## REQUIRED ACTION
The line containing "İçeriğe atla" and every line after it through the end of the records: return those exactly, and nothing more.

## Stored data entries
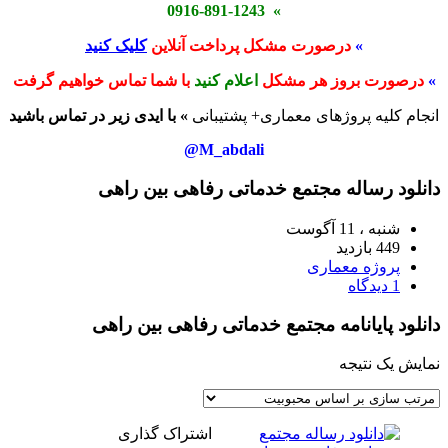
» 0916-891-1243
»
درصورت مشکل پرداخت آنلاین
کلیک کنید
»
درصورت بروز هر مشکل
اعلام کنید
با شما تماس خواهیم گرفت
انجام کلیه پروژهای معماری+ پشتیبانی
» با ایدی زیر در تماس باشید
M_abdali@
دانلود رساله مجتمع خدماتی رفاهی بین راهی
شنبه ، 11 آگوست
449 بازدید
پروژه معماری
1 دیدگاه
دانلود پایانامه مجتمع خدماتی رفاهی بین راهی
نمایش یک نتیجه
اشتراک گذاری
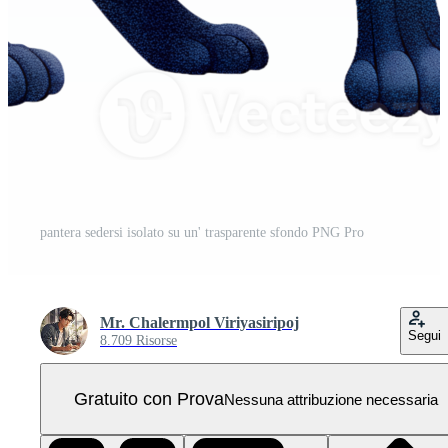
pantera sedersi isolato su un' trasparente sfondo PNG Pro
Mr. Chalermpol Viriyasiripoj
Segui
8.709 Risorse
Gratuito con Prova
Nessuna attribuzione necessaria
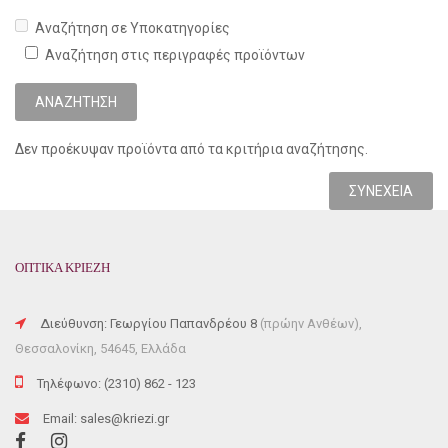
Αναζήτηση σε Υποκατηγορίες
Αναζήτηση στις περιγραφές προϊόντων
Δεν προέκυψαν προϊόντα από τα κριτήρια αναζήτησης.
ΣΥΝΈΧΕΙΑ
ΟΠΤΙΚΑ ΚΡΙΕΖΗ
Διεύθυνση: Γεωργίου Παπανδρέου 8
(πρώην Ανθέων),
Θεσσαλονίκη, 54645, Ελλάδα
Τηλέφωνο: (2310) 862 - 123
Email: sales@kriezi.gr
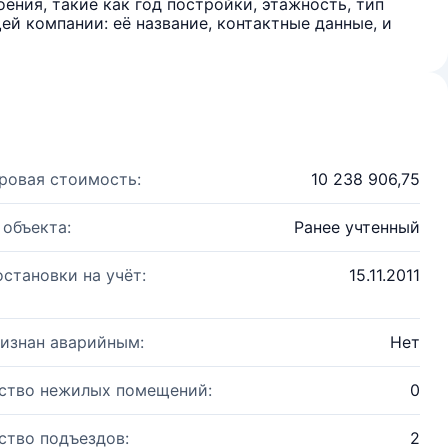
ения, такие как год постройки, этажность, тип
й компании: её название, контактные данные, и
ровая стоимость:
10 238 906,75
 объекта:
Ранее учтенный
остановки на учёт:
15.11.2011
изнан аварийным:
Нет
ство нежилых помещений:
0
ство подъездов:
2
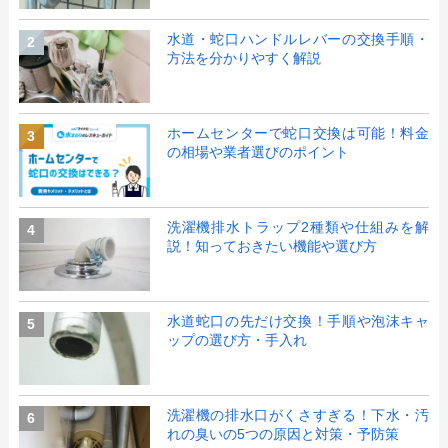
水道・蛇口ハンドルレバーの交換手順・
2
方法を分かりやすく解説
ホームセンターで蛇口交換は可能！料金
3
の相場や業者選びのポイント
洗濯機排水トラップ2種類や仕組みを解
4
説！知っておきたい機能や選び方
水道蛇口の先だけ交換！手順や泡沫キャ
5
ップの選び方・手入れ
洗濯機の排水口がくさすぎる！下水・汚
6
れの臭いの5つの原因と対策・予防策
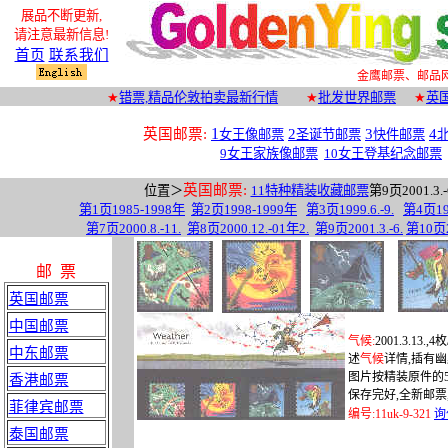
展品不断更新
,
请注意最新信息!
首页
联系我们
金鹰邮票、邮品
★
错票,
精品
伦敦拍卖最新行情
★
批发世界邮票
★
英
1
英国邮票:
2
3
4
女王像邮票
圣诞节邮票
快件邮票
9女王家族像邮
票
10女王登基纪念邮票
英国邮票:
位
置＞
11特种精装收藏邮票
第
9
页
2001.3.-
第
1
页
1985-1998
年
第
2
页
1998-1999
年
第
3
页
1999.6.
-9.
第
4
页
1
第
7
页
2000.8.-11.
第
8
页
2000.12.-01
年
2
.
第
9
页
2001.3.-6.
第
10
页
邮 票
英国邮票
中国邮票
气候
:
2001.3.13.,4
枚
中东邮票
述
气候
详情
,
插有幽
图片按精装原件的
香港邮票
保存完好
,
全新邮票
菲律宾邮票
编号
:
11uk-9-321
询
泰国邮票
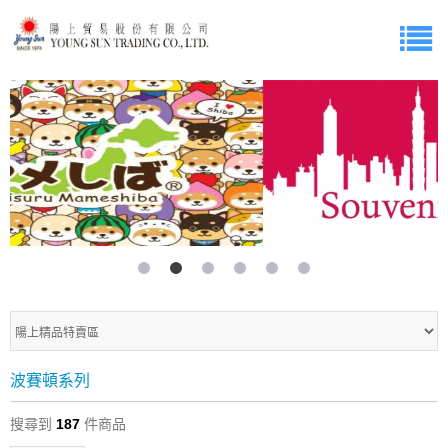
波賽頓系列
搜尋到
187
件商品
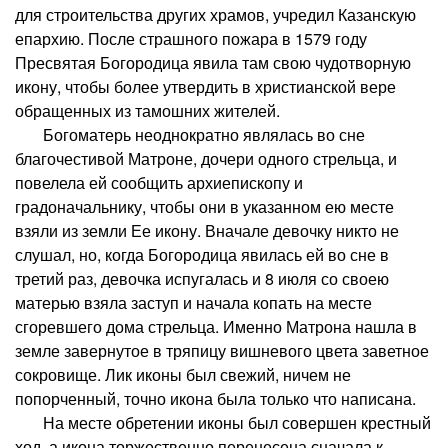
для строительства других храмов, учредил Казанскую
епархию. После страшного пожара в 1579 году
Пресвятая Богородица явила там свою чудотворную
икону, чтобы более утвердить в христианской вере
обращенных из тамошних жителей.
Богоматерь неоднократно являлась во сне
благочестивой Матроне, дочери одного стрельца, и
повелела ей сообщить архиепископу и
градоначальнику, чтобы они в указанном ею месте
взяли из земли Ее икону. Вначале девочку никто не
слушал, но, когда Богородица явилась ей во сне в
третий раз, девочка испугалась и 8 июля со своею
матерью взяла заступ и начала копать на месте
сгоревшего дома стрельца. Именно Матрона нашла в
земле завернутое в тряпицу вишневого цвета заветное
сокровище. Лик иконы был свежий, ничем не
попорченный, точно икона была только что написана.
На месте обретении иконы был совершен крестный
ход, а икона торжественно перенесена сначала к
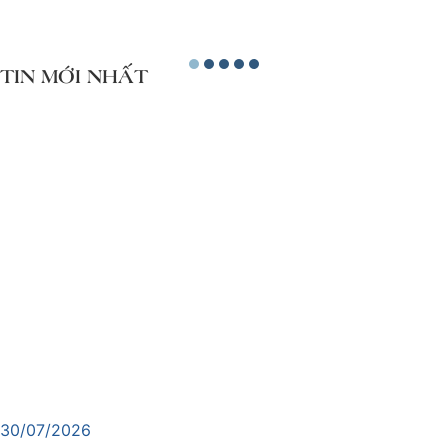
TIN MỚI NHẤT
30/07/2026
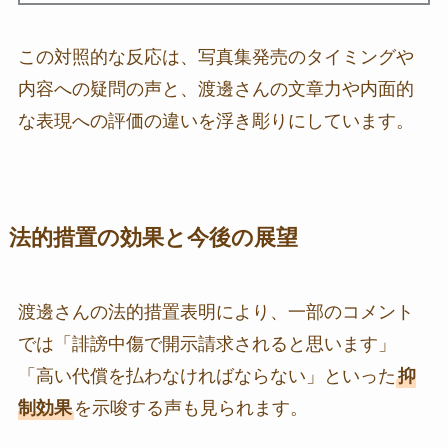
この対照的な反応は、写真集発売のタイミングや
内容への疑問の声と、渡邊さんの文章力や内面的
な表現への評価の違いを浮き彫りにしています。
法的措置の効果と今後の展望
渡邊さんの法的措置表明により、一部のコメント
では「誹謗中傷で開示請求されると思います」
「高い代償を払わなければならない」といった
抑
制効果
を示唆する声も見られます。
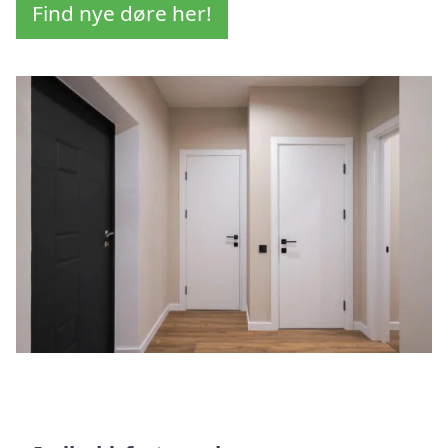
Find nye døre her!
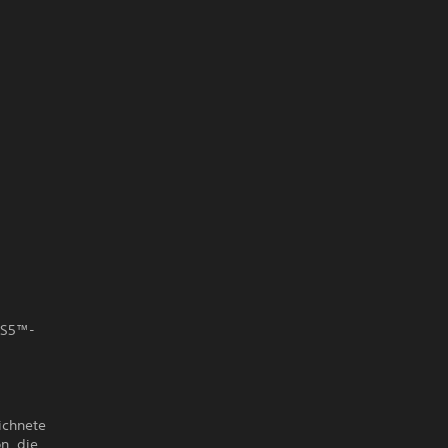
 PS5™-
ichnete
n, die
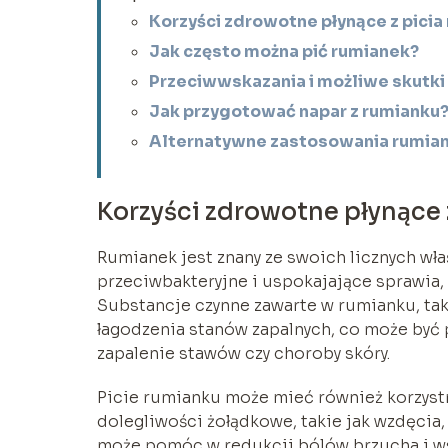
Korzyści zdrowotne płynące z picia
Jak często można pić rumianek?
Przeciwwskazania i możliwe skutki
Jak przygotować napar z rumianku
Alternatywne zastosowania rumia
Korzyści zdrowotne płynące 
Rumianek jest znany ze swoich licznych wła
przeciwbakteryjne i uspokajające sprawia,
Substancje czynne zawarte w rumianku, taki
łagodzenia stanów zapalnych, co może być 
zapalenie stawów czy choroby skóry.
Picie rumianku może mieć również korzyst
dolegliwości żołądkowe, takie jak wzdęcia,
może pomóc w redukcji bólów brzucha i w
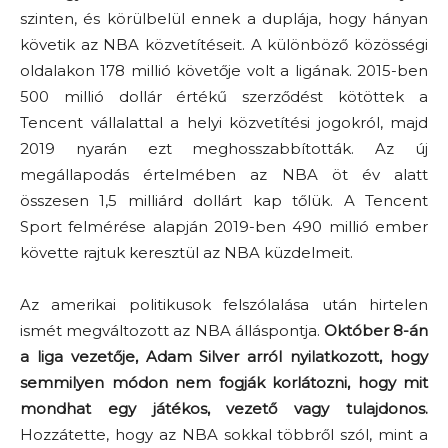
szinten, és körülbelül ennek a duplája, hogy hányan
követik az NBA közvetítéseit. A különböző közösségi
oldalakon 178 millió követője volt a ligának. 2015-ben
500 millió dollár értékű szerződést kötöttek a
Tencent vállalattal a helyi közvetítési jogokról, majd
2019 nyarán ezt meghosszabbították. Az új
megállapodás értelmében az NBA öt év alatt
összesen 1,5 milliárd dollárt kap tőlük. A Tencent
Sport felmérése alapján 2019-ben 490 millió ember
követte rajtuk keresztül az NBA küzdelmeit.
Az amerikai politikusok felszólalása után hirtelen
ismét megváltozott az NBA álláspontja.
Október 8-án
a liga vezetője, Adam Silver arról nyilatkozott, hogy
semmilyen módon nem fogják korlátozni, hogy mit
mondhat egy játékos, vezető vagy tulajdonos.
Hozzátette, hogy az NBA sokkal többről szól, mint a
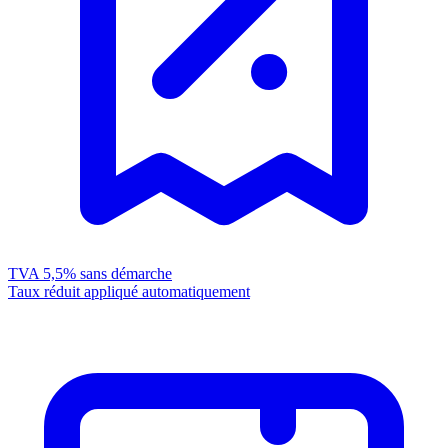
TVA 5,5%
sans démarche
Taux réduit appliqué automatiquement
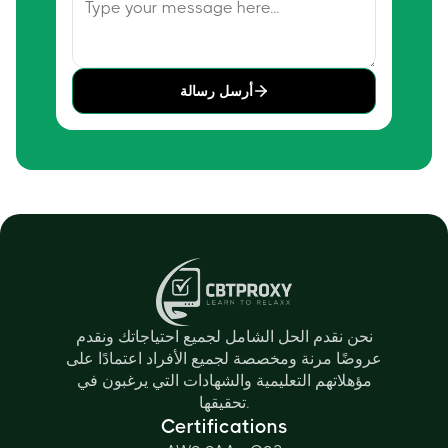
أرسل رسالة
نحن نقدم الحل الشامل لجميع احتياجاتك ونقدم
عروضًا مرنة ومخصصة لجميع الأفراد اعتمادًا على
مؤهلاتهم التعليمية والشهادات التي يرغبون في
تحقيقها.
Certifications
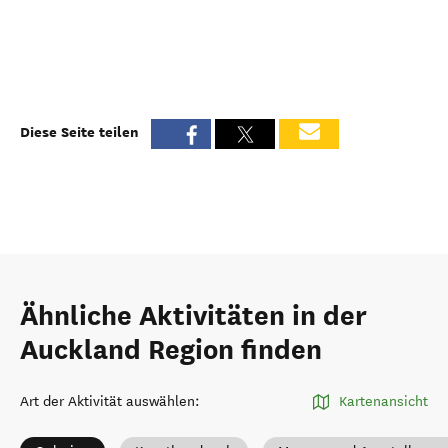
Diese Seite teilen
Ähnliche Aktivitäten in der
Auckland Region finden
Art der Aktivität auswählen
:
Kartenansicht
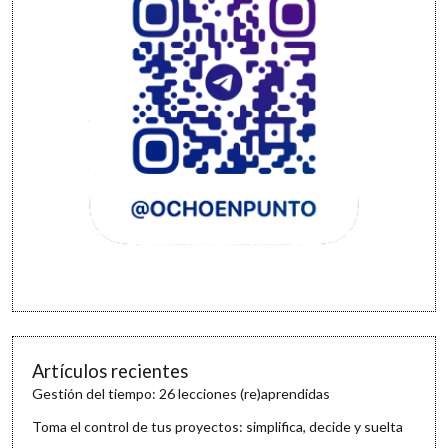
Artículos recientes
Gestión del tiempo: 26 lecciones (re)aprendidas
Toma el control de tus proyectos: simplifica, decide y suelta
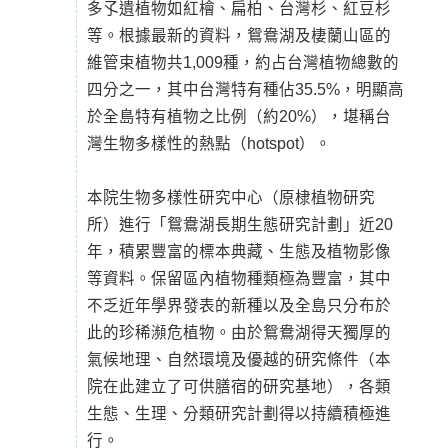
多孓遺植物如紅檜、扁柏、台灣杉、紅豆杉
等。根據最新的資料，鴛鴦湖及棲蘭山區的
維管束植物共1,009種，約占台灣植物總數的
四分之一，其中台灣特有種佔35.5%，明顯高
於全島特有植物之比例（約20%），堪稱台
灣生物多樣性的熱點（hotspot）。
本院生物多樣性研究中心（原棣植物研究
所）進行「鴛鴦湖長期生態研究計劃」近20
年，積累豐富的標本典藏、生態及植物影像
等資料。保留區內植物種類極為豐富，其中
不乏近年學界發表的新種以及全島只分布於
此的珍稀瀕危植物。由於鴛鴦湖得天獨厚的
氣候地理、自然環境及優越的研究條件（本
院在此建立了可供膳宿的研究基地），各類
生態、生理、分類研究計劃得以持續積極進
行。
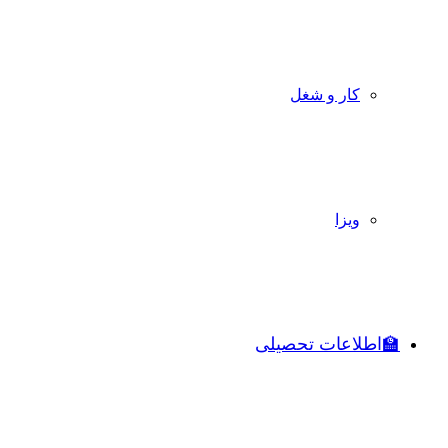
کار و شغل
ویزا
🏫اطلاعات تحصیلی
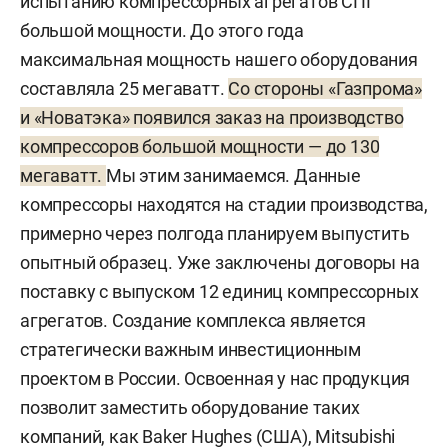
испытанию компрессорных агрегатов СПГ
большой мощности. До этого года
максимальная мощность нашего оборудования
составляла 25 мегаватт.
Со стороны «Газпрома»
и «Новатэка» появился заказ на производство
компрессоров большой мощности — до 130
мегаватт.
Мы этим занимаемся. Данные
компрессоры находятся на стадии производства,
примерно через полгода планируем выпустить
опытный образец. Уже заключены договоры на
поставку с выпуском 12 единиц компрессорных
агрегатов. Создание комплекса является
стратегически важным инвестиционным
проектом в России. Освоенная у нас продукция
позволит заместить оборудование таких
компаний, как Baker Hughes (США), Mitsubishi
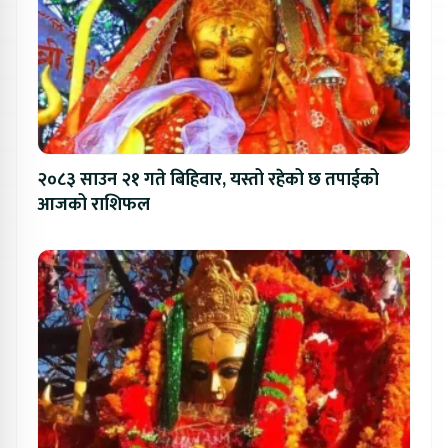
२०८३ साउन २१ गते बिहिवार, यस्तो रहेको छ तपाईको
आजको राशिफल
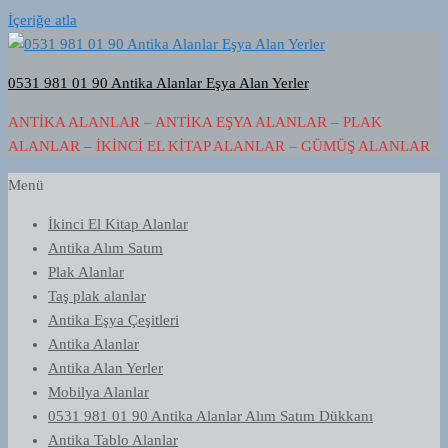
İçeriğe atla
0531 981 01 90 Antika Alanlar Eşya Alan Yerler
ANTIKA ALANLAR – ANTIKA EŞYA ALANLAR – PLAK
ALANLAR – İKINCI EL KITAP ALANLAR – GÜMÜŞ ALANLAR
Menü
İkinci El Kitap Alanlar
Antika Alım Satım
Plak Alanlar
Taş plak alanlar
Antika Eşya Çeşitleri
Antika Alanlar
Antika Alan Yerler
Mobilya Alanlar
0531 981 01 90 Antika Alanlar Alım Satım Dükkanı
Antika Tablo Alanlar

## WRITTEN SOLUTION
İçeriğe atla
0531 981 01 90 Antika Alanlar Eşya Alan Yerler
ANTIKA ALANLAR – ANTIKA EŞYA ALANLAR – PLAK
ALANLAR – İKINCI EL KITAP ALANLAR – GÜMÜŞ ALANLAR
Menü
İkinci El Kitap Alanlar
Antika Alım Satım
Plak Alanlar
Taş plak alanlar
Antika Eşya Çeşitleri
Antika Alanlar
Antika Alan Yerler
Mobilya Alanlar
0531 981 01 90 Antika Alanlar Alım Satım Dükkanı
Antika Tablo Alanlar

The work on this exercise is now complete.